2 reports urge big changes in water usage in WestThe West is big, growing and thirsty.But the water that sustains it is in shorter supply these days - thanks in part to human influence on the earth's climate - and it's time for a profound shift in how it's managed across the West, according to two papers published Thursday in the professional journal Science.
One says 60 percent of the changes to the West's river flows, snowpacks and warmer winter temperatures over the past 50 years or so are due to human-caused climate change.
Those changes, some of which are already being seen in parts of Montana, are making the West drier and warmer, setting the stage for "a coming crisis in water supply for the western United States," according to the study.
"It paints a pretty bleak picture," said the study's lead author, Tim Barnett of the Scripps Institution of Oceanography at the University of California-San Diego.

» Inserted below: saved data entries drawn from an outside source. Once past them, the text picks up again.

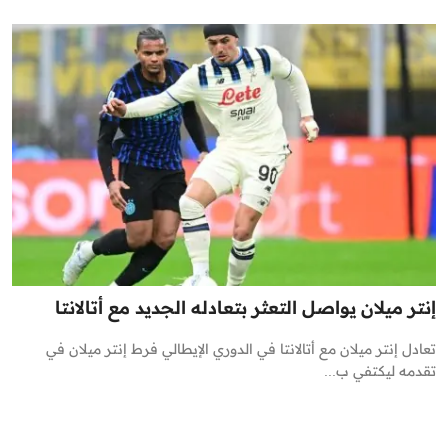
إنتر ميلان يواصل التعثر بتعادله الجديد مع أتالانتا
تعادل إنتر ميلان مع أتالانتا في الدوري الإيطالي فرط إنتر ميلان في
تقدمه ليكتفي ب...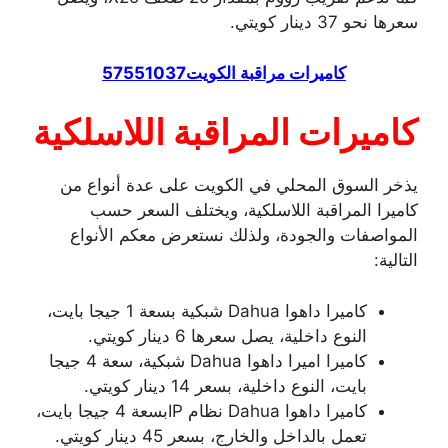
سعرها نحو 37 دينار كويتي.
كاميرات مراقبة الكويت57551037
كاميرات المراقبة اللاسلكية
يذخر السوق المحلي في الكويت على عدة أنواع من
كاميرا المراقبة اللاسلكية، ويختلف السعر حسب
المواصفات والجودة، ولذلك نستعرض معكم الأنواع
التالية:
كاميرا داهوا Dahua شبكية بسعة 1 جيجا بايت،
النوع داخلية، يصل سعرها 6 دينار كويتي.
كاميرا اميرا داهوا Dahua شبكية، سعة 4 جيجا
بايت، النوع داخلية، بسعر 14 دينار كويتي.
كاميرا داهوا Dahua نظام IPبسعة 4 جيجا بايت،
تعمل بالداخل والخارج، بسعر 45 دينار كويتي.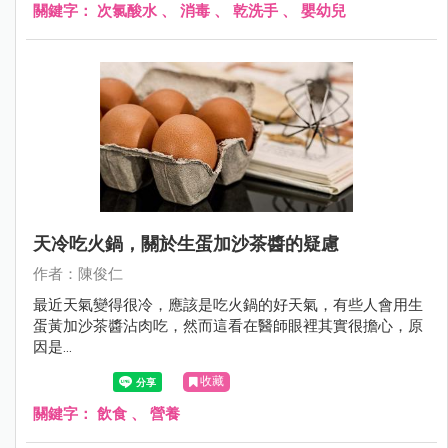
關鍵字：
次氯酸水
、
消毒
、
乾洗手
、
嬰幼兒
天冷吃火鍋，關於生蛋加沙茶醬的疑慮
作者：陳俊仁
最近天氣變得很冷，應該是吃火鍋的好天氣，有些人會用生
蛋黃加沙茶醬沾肉吃，然而這看在醫師眼裡其實很擔心，原
因是...
收藏
關鍵字：
飲食
、
營養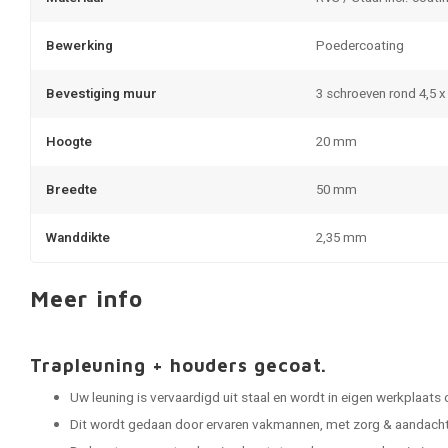
Bewerking
Poedercoating
Bevestiging muur
3 schroeven rond 4,5 
Hoogte
20 mm
Breedte
50 mm
Wanddikte
2,35 mm
Meer info
Trapleuning + houders gecoat.
Uw leuning is vervaardigd uit staal en wordt in eigen werkplaats
Dit wordt gedaan door ervaren vakmannen, met zorg & aandacht 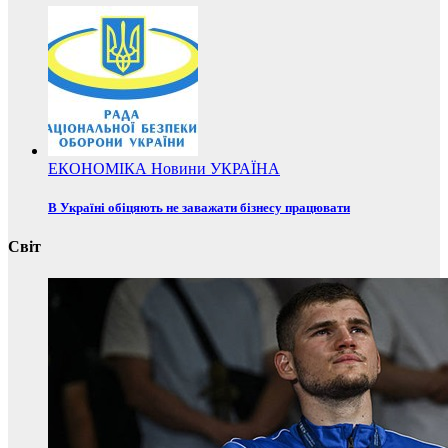
ЕКОНОМІКА
Новини
УКРАЇНА
В Україні обіцяють не заважати бізнесу працювати
Світ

In response, it's time for a fundamental shift in how water is managed, according to a separate policy paper in the journal.
For years, engineers, water managers and others have used data from previous years to estimate future conditions in building reservoirs, planning for droughts and floods and divvying up water for homes, businesses and agricultural operations.
Unchanging patterns of wet and dry cycles can no longer be taken for granted, said the authors, who include Robert Hirsch, the top-ranking hydrologist at the U.S. Geological Survey.
"We're saying that's not going to work anymore," said Dennis Lettenmaier, a professor of civil engineering at the University of Washington and one of the paper's authors.